Poroshenko appoints confidante as SBU head

22 June 2015

Ukrainian President Petro Poroshenko signed a decree on June 18 appointing Vasyl Hrytsak as the acting head of the Security Service of Ukraine (SBU), replacing Valentyn Nalyvaychenko, who was dismissed by parliament the same day.  In a private presentation ceremony, Poroshenko said he was “extremely dissatisfied” with the SBU’s work in fighting corruption and contraband, reported the pravda. com. ua news site.

 

Hrytsak has worked in the SBU since the 1990s, when he was the deputy head of the SBU’s anti-terrorist division. He later led the SBU administration of the Kyiv region, and then the city of Kyiv in 2008. Most notably, he became the head of Poroshenko’s personal security service after Viktor Yanukovych took over the presidency in 2010, reported the vesti-ukr.com news site. Poroshenko signed a June 19 decree dismissing four deputy heads of the SBU, including Yuriy Artiukhov, who was recently accused of corruption by MPs.

 

Zenon Zawada: It was widely expected that Poroshenko would appoint a trusted confidante as SBU head, which matches the pattern of all his other personnel appointments. Hrytsak’s confirmation is the latest evidence that it’s business as usual in government, with Poroshenko more concerned about his establishing his hierarchy of power than reforming the government.

 

It could very well be that Poroshenko feels as though he can’t conduct reforms with all the enmity he’s facing, not only from Putin but his rival billionaire oligarchs. Yet from our end, it’s necessary to point out that the government is not adapting Western practices in personnel appointments, which are supposed to be merit-based.
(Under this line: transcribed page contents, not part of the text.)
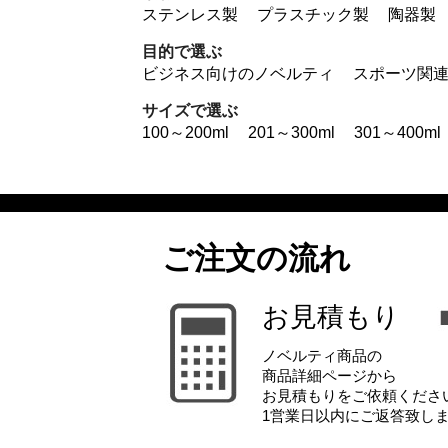
ステンレス製
プラスチック製
陶器製
目的で選ぶ
ビジネス向けのノベルティ
スポーツ関
サイズで選ぶ
100～200ml
201～300ml
301～400ml
ご注文の流れ
お見積もり
ノベルティ商品の
商品詳細ページから
お見積もりをご依頼くださ
1営業日以内にご返答致し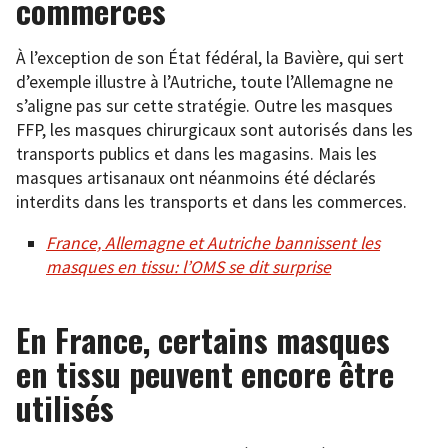
commerces
À l’exception de son État fédéral, la Bavière, qui sert
d’exemple illustre à l’Autriche, toute l’Allemagne ne
s’aligne pas sur cette stratégie. Outre les masques
FFP, les masques chirurgicaux sont autorisés dans les
transports publics et dans les magasins. Mais les
masques artisanaux ont néanmoins été déclarés
interdits dans les transports et dans les commerces.
France, Allemagne et Autriche bannissent les
masques en tissu: l’OMS se dit surprise
En France, certains masques
en tissu peuvent encore être
utilisés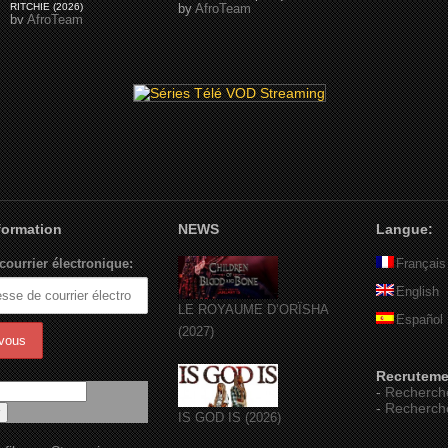
RITCHIE (2026)
by
AfroTeam
by
AfroTeam
nformation
NEWS
Langue:
courrier électronique:
Français
English
LE ROYAUME D’ORÏSHA
Español
(2027)
Recruteme
-
Recherch
-
Recherch
IS GOD IS (2026)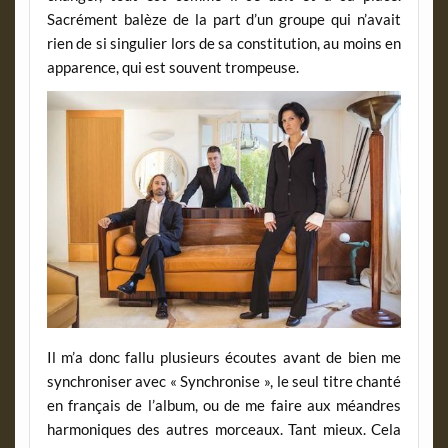
Sacrément balèze de la part d’un groupe qui n’avait
rien de si singulier lors de sa constitution, au moins en
apparence, qui est souvent trompeuse.
Il m’a donc fallu plusieurs écoutes avant de bien me
synchroniser avec « Synchronise », le seul titre chanté
en français de l’album, ou de me faire aux méandres
harmoniques des autres morceaux. Tant mieux. Cela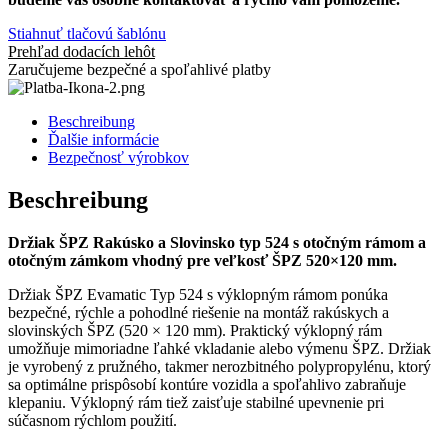
Stiahnuť tlačovú šablónu
Prehľad dodacích lehôt
Zaručujeme bezpečné a spoľahlivé platby
Beschreibung
Ďalšie informácie
Bezpečnosť výrobkov
Beschreibung
Držiak ŠPZ Rakúsko a Slovinsko typ 524 s otočným rámom a
otočným zámkom vhodný pre veľkosť ŠPZ 520×120 mm.
Držiak ŠPZ Evamatic Typ 524 s výklopným rámom ponúka
bezpečné, rýchle a pohodlné riešenie na montáž rakúskych a
slovinských ŠPZ (520 × 120 mm). Praktický výklopný rám
umožňuje mimoriadne ľahké vkladanie alebo výmenu ŠPZ. Držiak
je vyrobený z pružného, takmer nerozbitného polypropylénu, ktorý
sa optimálne prispôsobí kontúre vozidla a spoľahlivo zabraňuje
klepaniu. Výklopný rám tiež zaisťuje stabilné upevnenie pri
súčasnom rýchlom použití.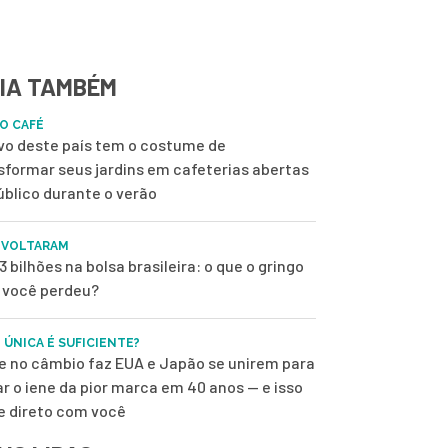
IA TAMBÉM
DO CAFÉ
vo deste país tem o costume de
sformar seus jardins em cafeterias abertas
úblico durante o verão
 VOLTARAM
3 bilhões na bolsa brasileira: o que o gringo
e você perdeu?
 ÚNICA É SUFICIENTE?
e no câmbio faz EUA e Japão se unirem para
ar o iene da pior marca em 40 anos — e isso
 direto com você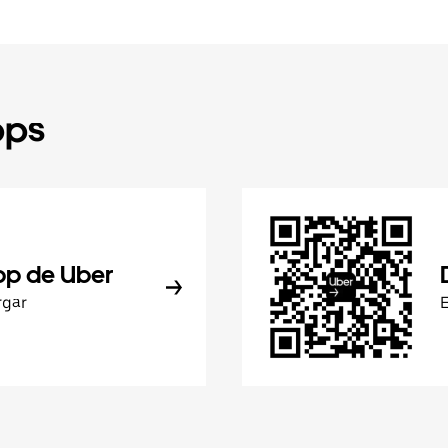
pps
pp de Uber
rgar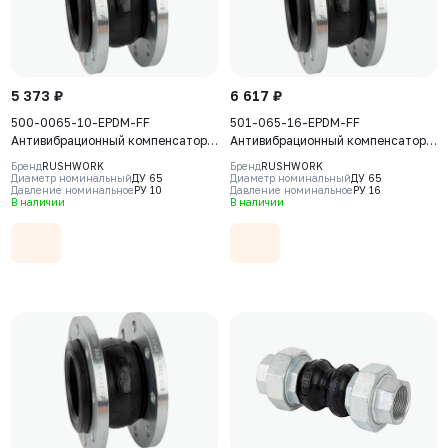
5 373 ₽
6 617 ₽
500-0065-10-EPDM-FF
501-065-16-EPDM-FF
Антивибрационный компенсатор
Антивибрационный компенсатор
фланцевый Rushwork, DN65 PN10,
фланцевый Rushwork, DN65 PN16,
Бренд
RUSHWORK
Бренд
RUSHWORK
Т макс 110С
Т макс 110С
Диаметр номинальный
ДУ 65
Диаметр номинальный
ДУ 65
Давление номинальное
РУ 10
Давление номинальное
РУ 16
В наличии
В наличии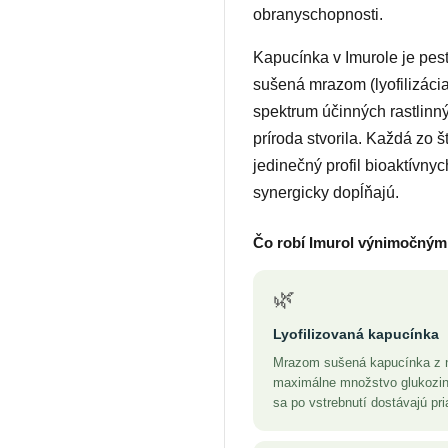
obranyschopnosti.
Kapucínka v Imurole je pe
sušená mrazom (lyofilizáci
spektrum účinných rastlinný
príroda stvorila. Každá zo š
jedinečný profil bioaktívnyc
synergicky dopĺňajú.
Čo robí Imurol výnimočným
🌿
Lyofilizovaná kapucínka
Mrazom sušená kapucínka z 
maximálne množstvo glukozino
sa po vstrebnutí dostávajú pr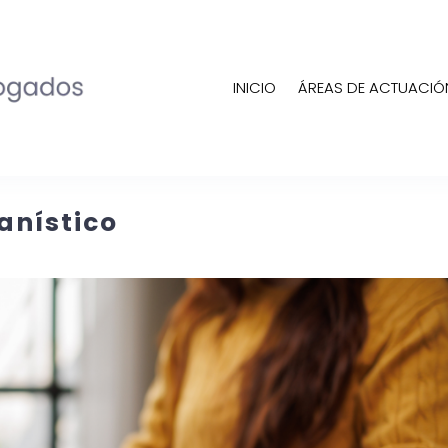
INICIO
ÁREAS DE ACTUACIÓ
anístico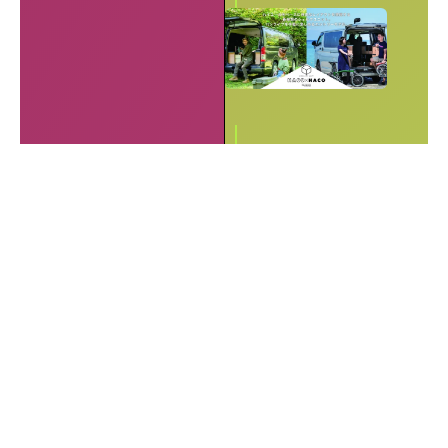
Carstayが国内最大級
のキャンピングカー予
約プラットフォームに
成長 訪日外国人向けの
需要も拡大”
シクロライダー
4月 25
車中泊と牡蠣食べ放題
が両立！ 「能登牡蠣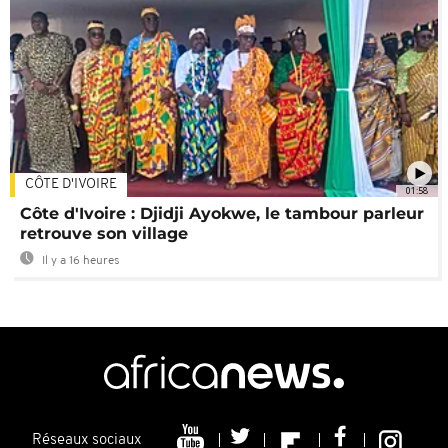
CÔTE D'IVOIRE
01:58
Côte d'Ivoire : Djidji Ayokwe, le tambour parleur
retrouve son village
Il y a 16 heures
Réseaux sociaux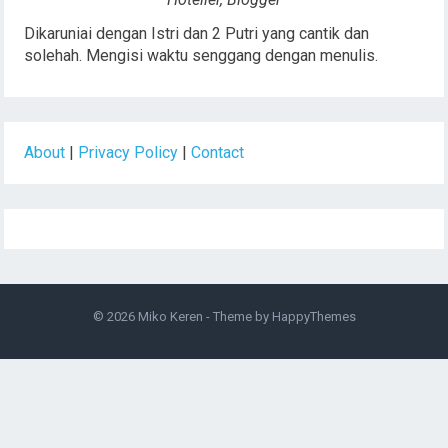
Dikaruniai dengan Istri dan 2 Putri yang cantik dan
solehah. Mengisi waktu senggang dengan menulis.
About
|
Privacy Policy
|
Contact
© 2026
Miko Keren
- Theme by
HappyThemes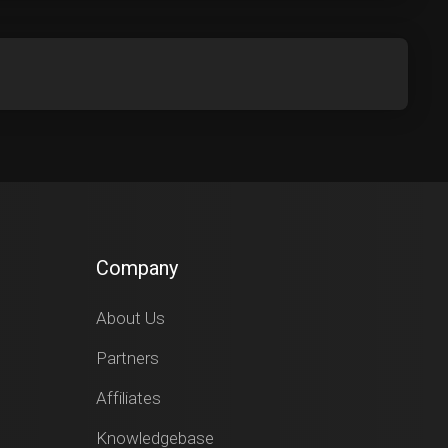
Company
About Us
Partners
Affiliates
Knowledgebase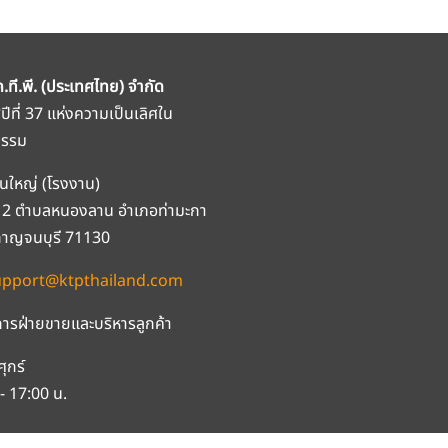
ค.ที.พี. (ประเทศไทย) จำกัด
สู่ปีที่ 37 แห่งความเป็นเลิศใน
กรรม
นใหญ่ (โรงงาน)
ที่ 2 ตำบลหนองลาน อำเภอท่ามะกา
กาญจนบุรี 71130
upport@ktpthailand.com
ารฝ่ายขายและบริหารลูกค้า
ศุกร์
- 17:00 น.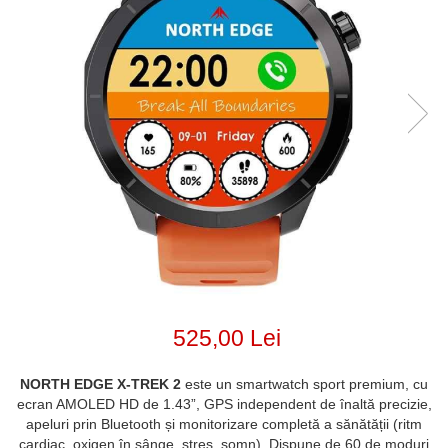
525,00 Lei
NORTH EDGE X-TREK 2
este un smartwatch sport premium, cu
ecran AMOLED HD de 1.43”, GPS independent de înaltă precizie,
apeluri prin Bluetooth și monitorizare completă a sănătății (ritm
cardiac, oxigen în sânge, stres, somn). Dispune de 60 de moduri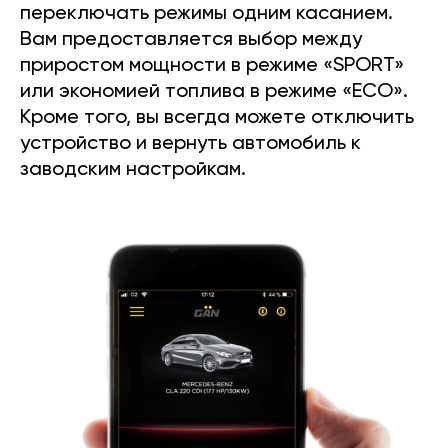
переключать режимы одним касанием.
Вам предоставляется выбор между
приростом мощности в режиме «SPORT»
или экономией топлива в режиме «ECO».
Кроме того, вы всегда можете отключить
устройство и вернуть автомобиль к
заводским настройкам.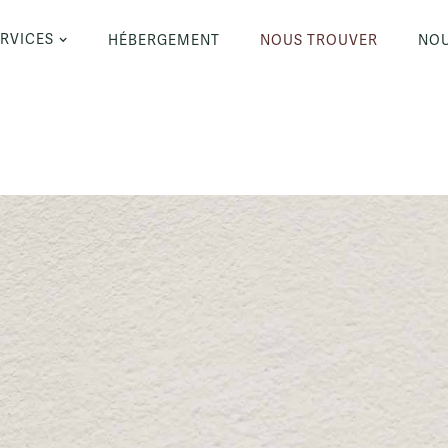
RVICES
HÉBERGEMENT
NOUS TROUVER
NOU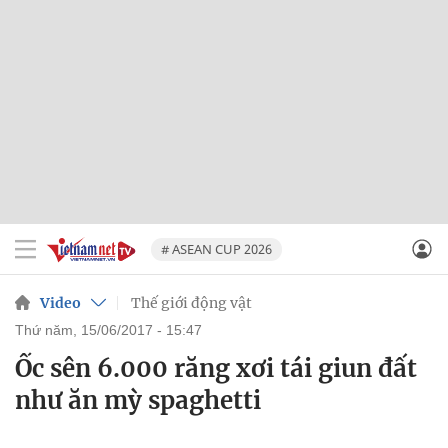
# ASEAN CUP 2026
Video
Thế giới động vật
thứ năm, 15/06/2017 - 15:47
Ốc sên 6.000 răng xơi tái giun đất
như ăn mỳ spaghetti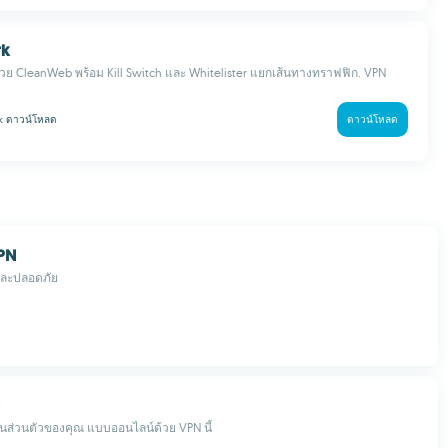
rk
ย CleanWeb พร้อม Kill Switch และ Whitelister แยกเส้นทางทราฟฟิก. VPN
 k
ดาวน์โหลด
ดาวน์โหลด
PN
วและปลอดภัย
นส่วนตัวของคุณ แบบออนไลน์ด้วย VPN นี้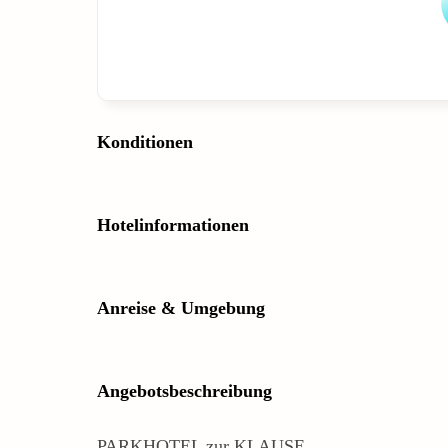
Konditionen
Hotelinformationen
Anreise & Umgebung
Angebotsbeschreibung
PARKHOTEL zur KLAUSE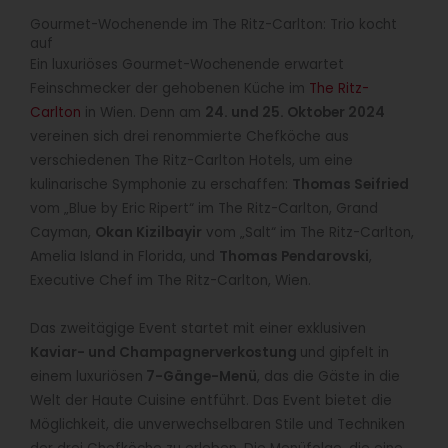
Gourmet-Wochenende im The Ritz-Carlton: Trio kocht
auf
Ein luxuriöses Gourmet-Wochenende erwartet
Feinschmecker der gehobenen Küche im
The Ritz-
Carlton
in Wien. Denn am
24. und 25. Oktober 2024
vereinen sich drei renommierte Chefköche aus
verschiedenen The Ritz-Carlton Hotels, um eine
kulinarische Symphonie zu erschaffen:
Thomas Seifried
vom „Blue by Eric Ripert“ im The Ritz-Carlton, Grand
Cayman,
Okan Kizilbayir
vom „Salt“ im The Ritz-Carlton,
Amelia Island in Florida, und
Thomas Pendarovski
,
Executive Chef im The Ritz-Carlton, Wien.
Das zweitägige Event startet mit einer exklusiven
Kaviar- und Champagnerverkostung
und gipfelt in
einem luxuriösen
7-Gänge-Menü
, das die Gäste in die
Welt der Haute Cuisine entführt. Das Event bietet die
Möglichkeit, die unverwechselbaren Stile und Techniken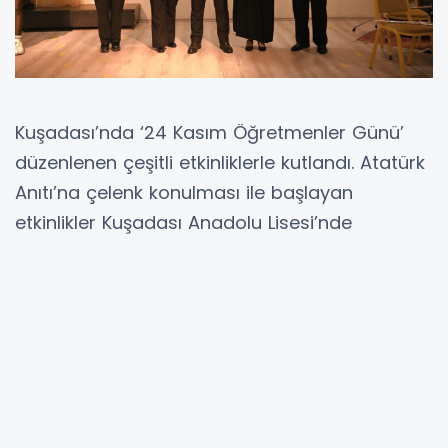
Kuşadası’nda ‘24 Kasım Öğretmenler Günü’
düzenlenen çeşitli etkinliklerle kutlandı. Atatürk
Anıtı’na çelenk konulması ile başlayan
etkinlikler Kuşadası Anadolu Lisesi’nde
organize edilen 24 Kasım Öğretmenler Günü
kutlama programı ile devam etti.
Personnel apppointments in Ukraine are still determined by personal allegiances and oligarch clan politics, and that won’t change anytime soon.

 

To the president’s credit, he did dismiss at least one SBU head accused of corruption. But as usual, there won’t be any court trial, no criminal conviction and the dismissed officials are likely to find other employment in government. So we can hardly see any progress in this, beyond the sense that the president does respond to public discontent (within the bounds of the unwritten rules of the oligarchic system of loyalties), while his predecessor utterly ignored any public criticism.

 

The bigger issue here is whether Poroshenko’s personnel approach will be effective in governing the country. The president is making the assumption that the public will tolerate his expanding control over government, and keeping the status quo, in exchange for leading the war effort and preventing its escalation. It’s a risky bet. By doing so, his public support depends directly on the war’s escalation or reduction. Should the battlefront move westward, the president risks a collapse in public support, which Putin must be well aware of. We believe he would have been better off pursuing policy overhauls and broader lustration campaigns in government bodies, as well a radical program of business-oriented reforms, which would have earned the public’s confidence.